# Thinkful Data Science Event:

## Planning a Vacation with NLP

The purpose of this event is to become familiar with natural language processing(NLP). 

NLP entails taking unstructured data such as text and transforming it into a useful format from which we can extract insights. 

In today's event, we will use this methodology in order to help us in planning and ideal vacation. The Kaggle website contains a file of hotel reviews which can be downloaded [here](https://www.kaggle.com/datafiniti/hotel-reviews/data). Our task is to use these reviews to create a random forest that will help plan our ideal location for a holiday.  

## Getting Started-

The data for tonights event contains reviews for 1000 hotels collected by Datafinity.
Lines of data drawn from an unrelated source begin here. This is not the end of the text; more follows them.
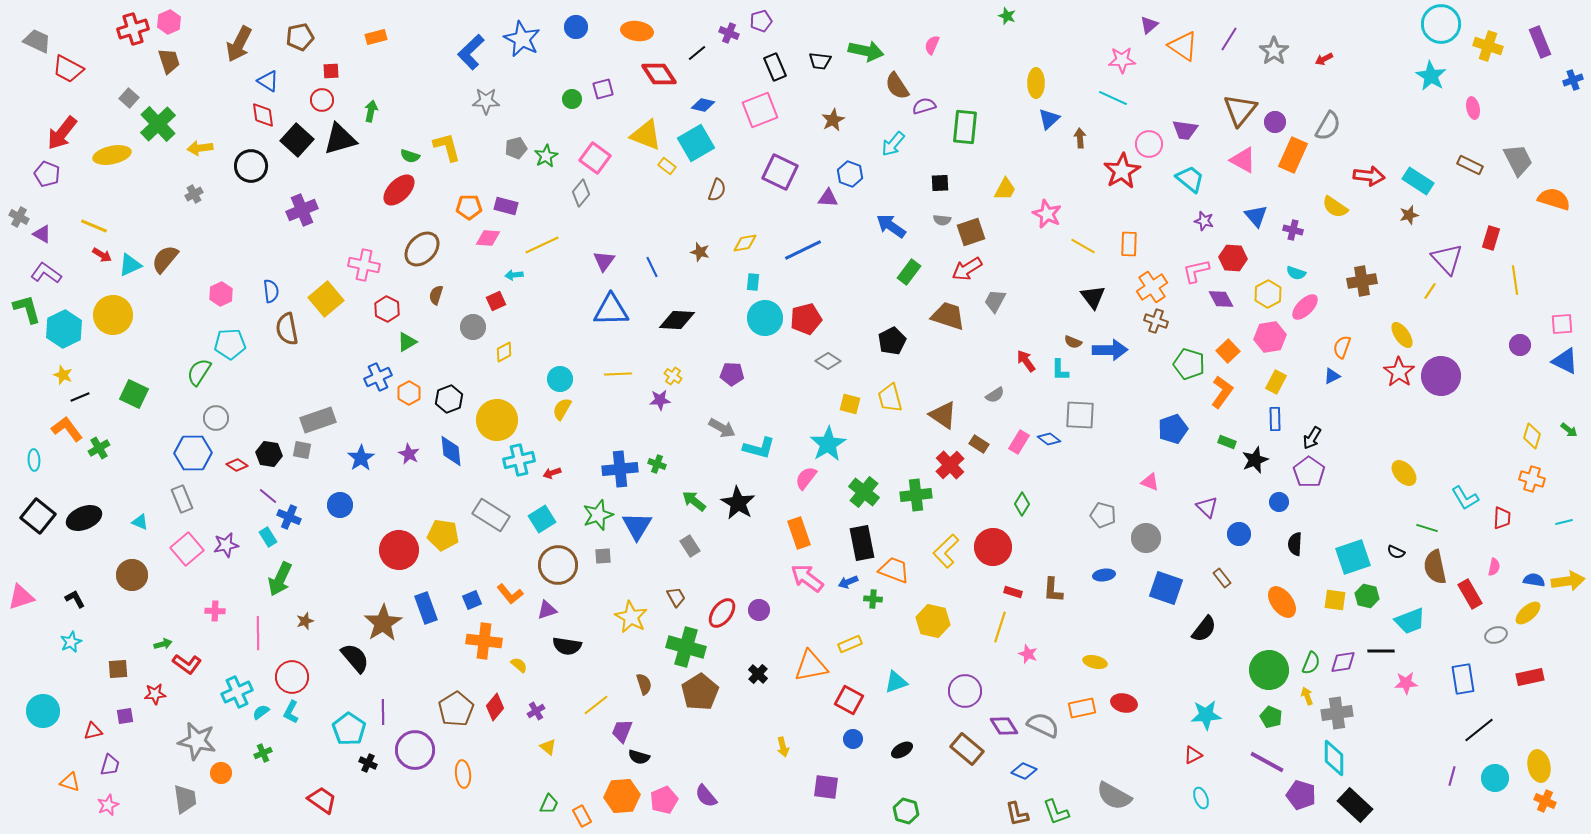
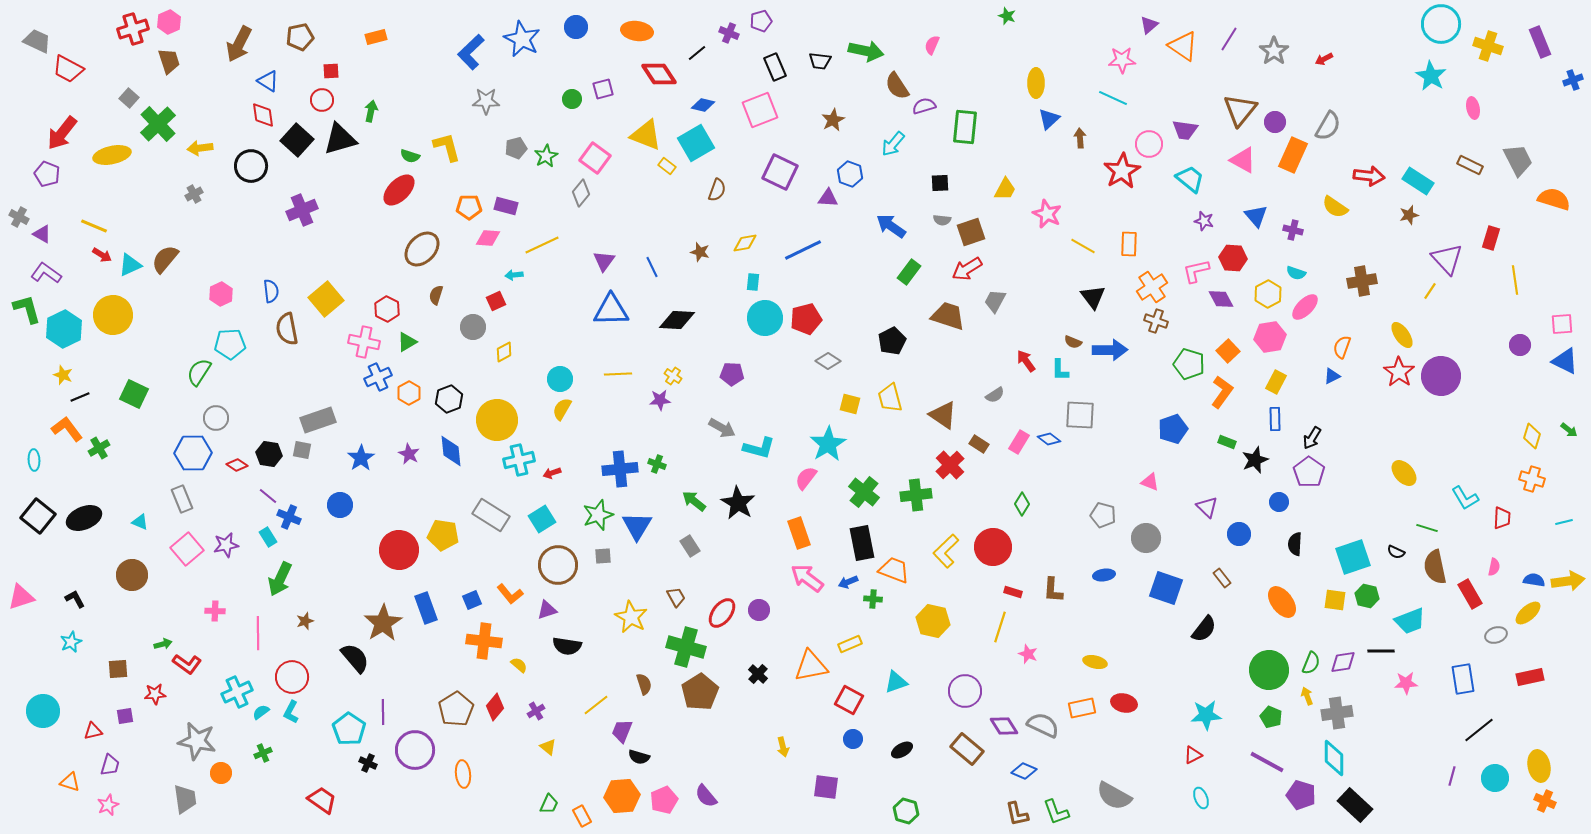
pink cross at (364, 265): moved 77 px down
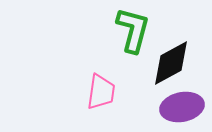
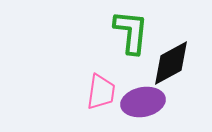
green L-shape: moved 2 px left, 2 px down; rotated 9 degrees counterclockwise
purple ellipse: moved 39 px left, 5 px up
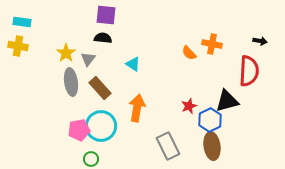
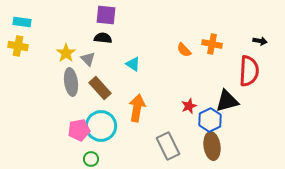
orange semicircle: moved 5 px left, 3 px up
gray triangle: rotated 21 degrees counterclockwise
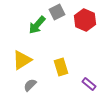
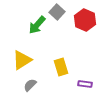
gray square: rotated 21 degrees counterclockwise
purple rectangle: moved 4 px left; rotated 32 degrees counterclockwise
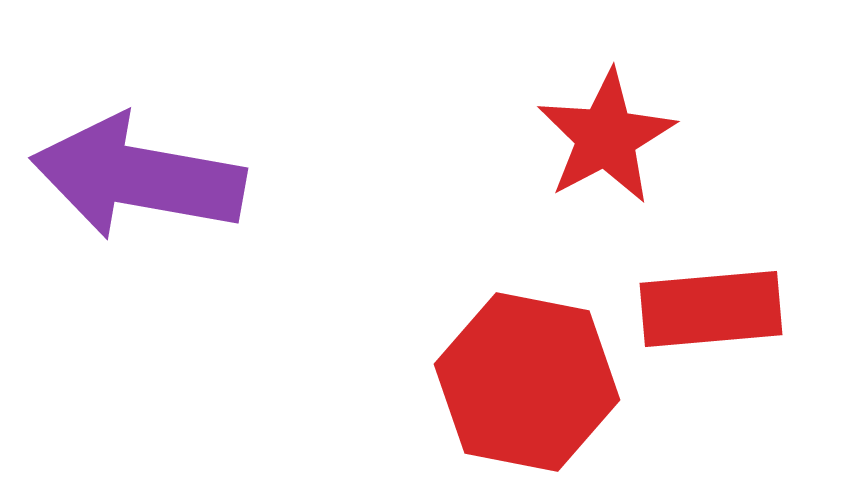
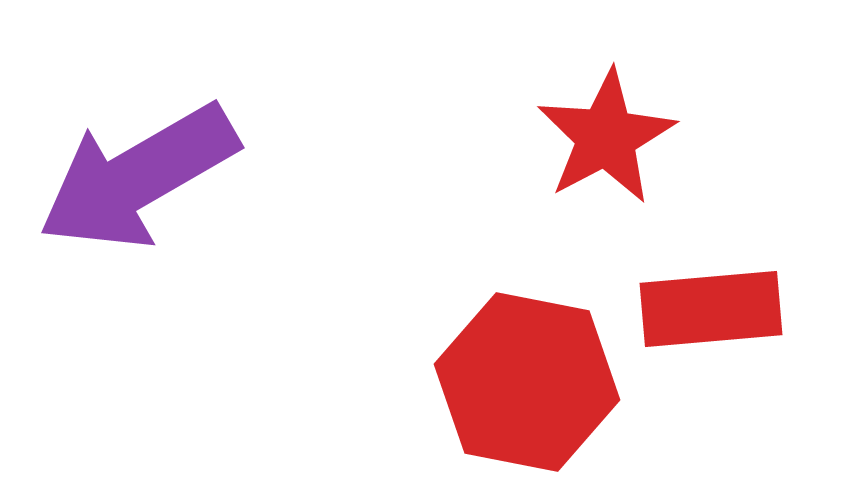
purple arrow: rotated 40 degrees counterclockwise
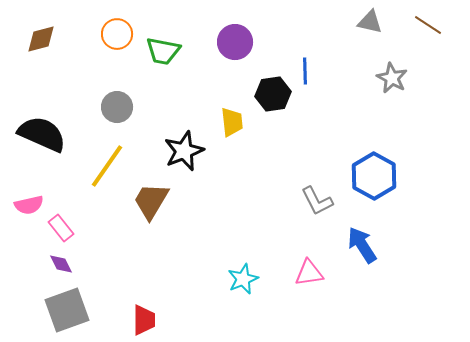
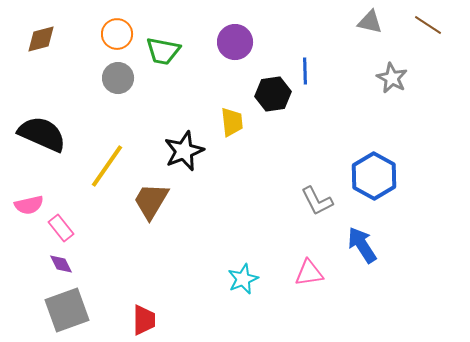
gray circle: moved 1 px right, 29 px up
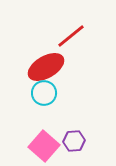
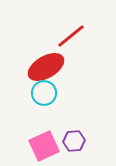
pink square: rotated 24 degrees clockwise
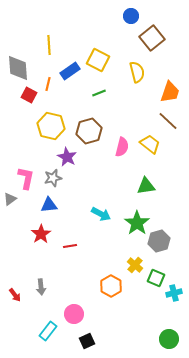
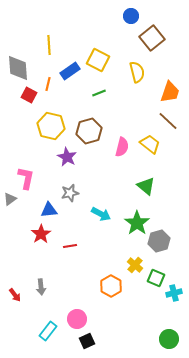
gray star: moved 17 px right, 15 px down
green triangle: rotated 48 degrees clockwise
blue triangle: moved 5 px down
pink circle: moved 3 px right, 5 px down
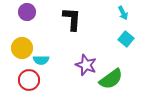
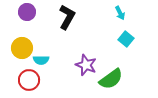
cyan arrow: moved 3 px left
black L-shape: moved 5 px left, 2 px up; rotated 25 degrees clockwise
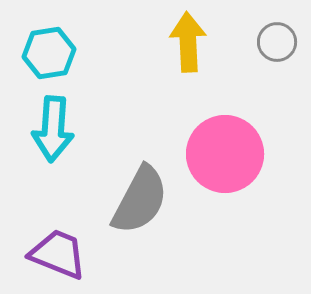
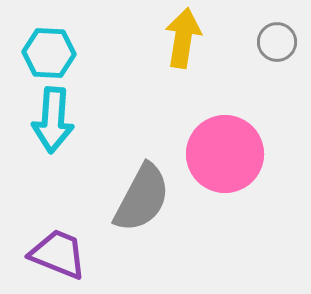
yellow arrow: moved 5 px left, 4 px up; rotated 12 degrees clockwise
cyan hexagon: rotated 12 degrees clockwise
cyan arrow: moved 9 px up
gray semicircle: moved 2 px right, 2 px up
We are going to use these reviews to help us plan a vacation. Before we can do that, however, we will have to pre-process our data. This will include transforming the shape and structure of the data to make it readable by our algorithm, and also the removal of unnecessary information that cannot be interpreted by the computer.

### NLTK

In order to complete our project, we will rely on the `nltk` package which provides an excellent platform in python for carrying out natural language processing. To install this package and set it up:

1. Open up a terminal window or command line:
    * Run `pip install --upgrade pip`
    * Then type `pip install nltk`
    
2. Create a new instance of python
    * Run the following line: `import nltk`
    * Then you must type in `nltk.download()`

When you run the last line, it will bring out a pop-up window that looks like this:

![Image of NLTK](https://likegeeks.com/wp-content/uploads/2017/09/01-NLP-Tutorial.png)

The packages are all small, so we can go ahead and install them all. Then simply close the pop-up and we can continue with our project in python.

In [6]:
# Import the required libraries
import os
import pandas as pd
import nltk
from nltk.tokenize import word_tokenize
from nltk.corpus import stopwords
from nltk.stem import PorterStemmer
from sklearn.feature_extraction.text import TfidfVectorizer, CountVectorizer
from sklearn import preprocessing, model_selection, metrics, naive_bayes
from sklearn.ensemble import RandomForestClassifier

In [7]:
# Check the working directory
# print(os.getcwd())
# path = 'path/to/files'
# os.chdir(path)

In [8]:
# Load the data
data = pd.read_csv('https://github.com/Thinkful-Ed/data-201-resources/raw/master/hotel-reviews.csv')

## Pre-processing-

This is often the most time consuming component of any data science project. Indeed, it can comprise up to 90% of the effort in building a model. 

In order to analyze our data, we must first process it through several tasks:
* Remove casing
* Separate words
* Remove unnecessary information
* Word "stemming"
* TF-IDF
* Encode the target variable
* Split the data

In [9]:
# Convert to lower-case
data['reviews.text'] = data['reviews.text'].str.lower()

In [10]:
# Remove punctuation
data["words"] = data['reviews.text'].str.replace('[^\w\s]','')

The next step is referred to as "tokenization". This separates each word in the document or "corpus". 

Tokenization can take place at two different levels. 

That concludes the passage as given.